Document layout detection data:
= Beginning of Section =

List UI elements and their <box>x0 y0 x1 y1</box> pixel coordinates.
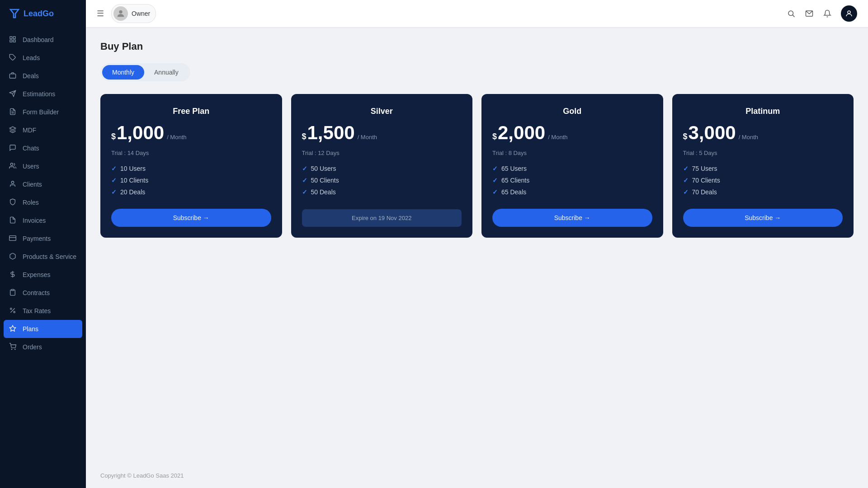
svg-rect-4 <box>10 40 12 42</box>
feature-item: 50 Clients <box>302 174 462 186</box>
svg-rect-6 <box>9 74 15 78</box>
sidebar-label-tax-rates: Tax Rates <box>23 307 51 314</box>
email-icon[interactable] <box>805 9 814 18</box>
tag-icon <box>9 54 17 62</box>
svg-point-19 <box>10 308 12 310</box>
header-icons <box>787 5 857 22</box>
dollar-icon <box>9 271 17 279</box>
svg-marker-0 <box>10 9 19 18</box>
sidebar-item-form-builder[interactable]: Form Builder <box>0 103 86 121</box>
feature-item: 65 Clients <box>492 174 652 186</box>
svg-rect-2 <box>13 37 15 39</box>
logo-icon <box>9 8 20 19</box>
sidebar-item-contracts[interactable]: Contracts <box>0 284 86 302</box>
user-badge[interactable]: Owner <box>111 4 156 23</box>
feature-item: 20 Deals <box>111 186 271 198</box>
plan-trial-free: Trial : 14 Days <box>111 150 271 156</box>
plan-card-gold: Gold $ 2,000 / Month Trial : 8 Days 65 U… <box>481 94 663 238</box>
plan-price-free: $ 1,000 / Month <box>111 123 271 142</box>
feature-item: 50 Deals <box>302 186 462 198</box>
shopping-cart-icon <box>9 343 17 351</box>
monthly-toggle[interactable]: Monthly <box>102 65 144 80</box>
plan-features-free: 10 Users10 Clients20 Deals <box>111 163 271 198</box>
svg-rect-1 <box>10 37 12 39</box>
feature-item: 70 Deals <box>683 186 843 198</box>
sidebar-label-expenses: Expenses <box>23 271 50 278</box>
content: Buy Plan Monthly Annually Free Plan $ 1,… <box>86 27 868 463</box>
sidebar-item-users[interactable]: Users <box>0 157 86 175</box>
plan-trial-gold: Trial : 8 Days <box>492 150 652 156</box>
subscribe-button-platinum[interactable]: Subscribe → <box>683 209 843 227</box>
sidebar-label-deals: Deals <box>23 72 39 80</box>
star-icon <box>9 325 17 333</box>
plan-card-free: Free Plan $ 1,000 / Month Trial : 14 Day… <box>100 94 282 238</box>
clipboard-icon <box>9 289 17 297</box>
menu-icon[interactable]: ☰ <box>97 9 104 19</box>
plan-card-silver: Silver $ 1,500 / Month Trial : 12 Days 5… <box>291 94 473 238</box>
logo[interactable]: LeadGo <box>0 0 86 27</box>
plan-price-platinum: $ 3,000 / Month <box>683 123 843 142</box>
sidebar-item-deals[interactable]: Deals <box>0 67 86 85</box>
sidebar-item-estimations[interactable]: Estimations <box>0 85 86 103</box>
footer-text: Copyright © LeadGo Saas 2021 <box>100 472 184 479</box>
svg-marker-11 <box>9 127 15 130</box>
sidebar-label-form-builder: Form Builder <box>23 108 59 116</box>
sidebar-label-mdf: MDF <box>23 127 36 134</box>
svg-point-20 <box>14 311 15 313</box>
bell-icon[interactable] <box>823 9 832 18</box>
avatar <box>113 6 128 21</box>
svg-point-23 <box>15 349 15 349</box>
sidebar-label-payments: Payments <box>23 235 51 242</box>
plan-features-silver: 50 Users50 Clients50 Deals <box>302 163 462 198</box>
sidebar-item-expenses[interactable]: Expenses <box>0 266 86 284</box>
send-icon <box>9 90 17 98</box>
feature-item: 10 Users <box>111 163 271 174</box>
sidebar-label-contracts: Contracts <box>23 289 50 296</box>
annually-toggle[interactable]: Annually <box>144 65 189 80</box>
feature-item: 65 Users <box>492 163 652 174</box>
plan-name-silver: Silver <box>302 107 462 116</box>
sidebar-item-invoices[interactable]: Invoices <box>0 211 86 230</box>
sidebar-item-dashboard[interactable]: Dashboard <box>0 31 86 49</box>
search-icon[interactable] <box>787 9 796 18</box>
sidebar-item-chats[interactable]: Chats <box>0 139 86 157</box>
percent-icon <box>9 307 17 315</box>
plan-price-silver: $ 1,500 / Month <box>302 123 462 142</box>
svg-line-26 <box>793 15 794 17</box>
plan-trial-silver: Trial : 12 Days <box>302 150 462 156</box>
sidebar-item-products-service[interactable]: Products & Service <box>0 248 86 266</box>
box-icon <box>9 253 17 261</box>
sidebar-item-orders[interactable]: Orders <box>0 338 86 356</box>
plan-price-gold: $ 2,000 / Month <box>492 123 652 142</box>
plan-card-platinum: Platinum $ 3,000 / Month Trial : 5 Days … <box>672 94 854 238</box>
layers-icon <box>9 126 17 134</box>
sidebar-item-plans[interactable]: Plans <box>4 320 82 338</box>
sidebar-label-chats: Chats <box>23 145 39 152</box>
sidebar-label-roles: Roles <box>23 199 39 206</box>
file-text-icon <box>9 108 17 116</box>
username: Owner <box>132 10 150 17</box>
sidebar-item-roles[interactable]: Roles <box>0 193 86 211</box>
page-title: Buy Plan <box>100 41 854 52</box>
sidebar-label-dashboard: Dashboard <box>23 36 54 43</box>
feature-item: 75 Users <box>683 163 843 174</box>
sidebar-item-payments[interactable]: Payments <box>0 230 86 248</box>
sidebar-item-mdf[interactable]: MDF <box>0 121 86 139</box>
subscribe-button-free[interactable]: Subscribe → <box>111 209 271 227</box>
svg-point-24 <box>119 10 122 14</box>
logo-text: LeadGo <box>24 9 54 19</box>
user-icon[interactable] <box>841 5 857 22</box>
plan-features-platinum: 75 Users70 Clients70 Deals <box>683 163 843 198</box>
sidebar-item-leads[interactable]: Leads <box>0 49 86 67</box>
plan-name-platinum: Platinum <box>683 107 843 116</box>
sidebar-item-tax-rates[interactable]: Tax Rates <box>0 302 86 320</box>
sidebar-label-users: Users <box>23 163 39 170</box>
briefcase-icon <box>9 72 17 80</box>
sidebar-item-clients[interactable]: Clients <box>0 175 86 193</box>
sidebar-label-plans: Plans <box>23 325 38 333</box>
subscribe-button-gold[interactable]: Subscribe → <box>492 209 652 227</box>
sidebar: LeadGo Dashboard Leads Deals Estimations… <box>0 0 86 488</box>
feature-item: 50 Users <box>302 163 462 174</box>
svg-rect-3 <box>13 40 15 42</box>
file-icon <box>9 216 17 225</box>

= End of Section =

▸ WORK REQUEST: Make an exact copy of the records above. Keep out every picture.

▸ WRITTEN RESPONSE:
List UI elements and their <box>x0 y0 x1 y1</box> pixel coordinates.
svg-rect-4 <box>10 40 12 42</box>
feature-item: 50 Clients <box>302 174 462 186</box>
svg-rect-6 <box>9 74 15 78</box>
sidebar-label-tax-rates: Tax Rates <box>23 307 51 314</box>
email-icon[interactable] <box>805 9 814 18</box>
tag-icon <box>9 54 17 62</box>
svg-point-19 <box>10 308 12 310</box>
header-icons <box>787 5 857 22</box>
dollar-icon <box>9 271 17 279</box>
svg-marker-0 <box>10 9 19 18</box>
sidebar-item-form-builder[interactable]: Form Builder <box>0 103 86 121</box>
feature-item: 65 Clients <box>492 174 652 186</box>
svg-rect-2 <box>13 37 15 39</box>
logo-icon <box>9 8 20 19</box>
sidebar-item-contracts[interactable]: Contracts <box>0 284 86 302</box>
user-badge[interactable]: Owner <box>111 4 156 23</box>
feature-item: 20 Deals <box>111 186 271 198</box>
plan-trial-free: Trial : 14 Days <box>111 150 271 156</box>
plan-card-gold: Gold $ 2,000 / Month Trial : 8 Days 65 U… <box>481 94 663 238</box>
plan-price-free: $ 1,000 / Month <box>111 123 271 142</box>
feature-item: 50 Deals <box>302 186 462 198</box>
shopping-cart-icon <box>9 343 17 351</box>
monthly-toggle[interactable]: Monthly <box>102 65 144 80</box>
plan-features-free: 10 Users10 Clients20 Deals <box>111 163 271 198</box>
svg-rect-1 <box>10 37 12 39</box>
feature-item: 70 Deals <box>683 186 843 198</box>
sidebar-label-expenses: Expenses <box>23 271 50 278</box>
content: Buy Plan Monthly Annually Free Plan $ 1,… <box>86 27 868 463</box>
sidebar-item-users[interactable]: Users <box>0 157 86 175</box>
plan-trial-gold: Trial : 8 Days <box>492 150 652 156</box>
subscribe-button-platinum[interactable]: Subscribe → <box>683 209 843 227</box>
sidebar-label-deals: Deals <box>23 72 39 80</box>
star-icon <box>9 325 17 333</box>
plan-card-free: Free Plan $ 1,000 / Month Trial : 14 Day… <box>100 94 282 238</box>
clipboard-icon <box>9 289 17 297</box>
menu-icon[interactable]: ☰ <box>97 9 104 19</box>
plan-card-silver: Silver $ 1,500 / Month Trial : 12 Days 5… <box>291 94 473 238</box>
logo[interactable]: LeadGo <box>0 0 86 27</box>
plan-price-platinum: $ 3,000 / Month <box>683 123 843 142</box>
sidebar-item-deals[interactable]: Deals <box>0 67 86 85</box>
sidebar-item-estimations[interactable]: Estimations <box>0 85 86 103</box>
footer-text: Copyright © LeadGo Saas 2021 <box>100 472 184 479</box>
svg-marker-11 <box>9 127 15 130</box>
sidebar-label-form-builder: Form Builder <box>23 108 59 116</box>
sidebar-label-mdf: MDF <box>23 127 36 134</box>
svg-point-20 <box>14 311 15 313</box>
bell-icon[interactable] <box>823 9 832 18</box>
avatar <box>113 6 128 21</box>
svg-point-23 <box>15 349 15 349</box>
sidebar-label-payments: Payments <box>23 235 51 242</box>
plan-features-silver: 50 Users50 Clients50 Deals <box>302 163 462 198</box>
sidebar-item-expenses[interactable]: Expenses <box>0 266 86 284</box>
send-icon <box>9 90 17 98</box>
feature-item: 10 Users <box>111 163 271 174</box>
sidebar-label-contracts: Contracts <box>23 289 50 296</box>
annually-toggle[interactable]: Annually <box>144 65 189 80</box>
feature-item: 65 Users <box>492 163 652 174</box>
plan-name-silver: Silver <box>302 107 462 116</box>
sidebar-item-invoices[interactable]: Invoices <box>0 211 86 230</box>
sidebar-item-dashboard[interactable]: Dashboard <box>0 31 86 49</box>
search-icon[interactable] <box>787 9 796 18</box>
sidebar-item-chats[interactable]: Chats <box>0 139 86 157</box>
percent-icon <box>9 307 17 315</box>
plan-price-silver: $ 1,500 / Month <box>302 123 462 142</box>
svg-line-26 <box>793 15 794 17</box>
plan-trial-silver: Trial : 12 Days <box>302 150 462 156</box>
sidebar-item-products-service[interactable]: Products & Service <box>0 248 86 266</box>
box-icon <box>9 253 17 261</box>
sidebar-item-orders[interactable]: Orders <box>0 338 86 356</box>
plan-price-gold: $ 2,000 / Month <box>492 123 652 142</box>
plan-card-platinum: Platinum $ 3,000 / Month Trial : 5 Days … <box>672 94 854 238</box>
layers-icon <box>9 126 17 134</box>
sidebar-item-plans[interactable]: Plans <box>4 320 82 338</box>
sidebar-label-chats: Chats <box>23 145 39 152</box>
sidebar-label-roles: Roles <box>23 199 39 206</box>
file-text-icon <box>9 108 17 116</box>
username: Owner <box>132 10 150 17</box>
sidebar-item-roles[interactable]: Roles <box>0 193 86 211</box>
page-title: Buy Plan <box>100 41 854 52</box>
sidebar-label-dashboard: Dashboard <box>23 36 54 43</box>
feature-item: 75 Users <box>683 163 843 174</box>
sidebar-item-payments[interactable]: Payments <box>0 230 86 248</box>
sidebar-item-mdf[interactable]: MDF <box>0 121 86 139</box>
subscribe-button-free[interactable]: Subscribe → <box>111 209 271 227</box>
svg-point-24 <box>119 10 122 14</box>
logo-text: LeadGo <box>24 9 54 19</box>
user-icon[interactable] <box>841 5 857 22</box>
plan-features-platinum: 75 Users70 Clients70 Deals <box>683 163 843 198</box>
sidebar-item-leads[interactable]: Leads <box>0 49 86 67</box>
plan-name-platinum: Platinum <box>683 107 843 116</box>
sidebar-item-tax-rates[interactable]: Tax Rates <box>0 302 86 320</box>
sidebar-label-users: Users <box>23 163 39 170</box>
briefcase-icon <box>9 72 17 80</box>
sidebar-item-clients[interactable]: Clients <box>0 175 86 193</box>
sidebar-label-plans: Plans <box>23 325 38 333</box>
subscribe-button-gold[interactable]: Subscribe → <box>492 209 652 227</box>
sidebar: LeadGo Dashboard Leads Deals Estimations… <box>0 0 86 488</box>
feature-item: 50 Users <box>302 163 462 174</box>
svg-rect-3 <box>13 40 15 42</box>
file-icon <box>9 216 17 225</box>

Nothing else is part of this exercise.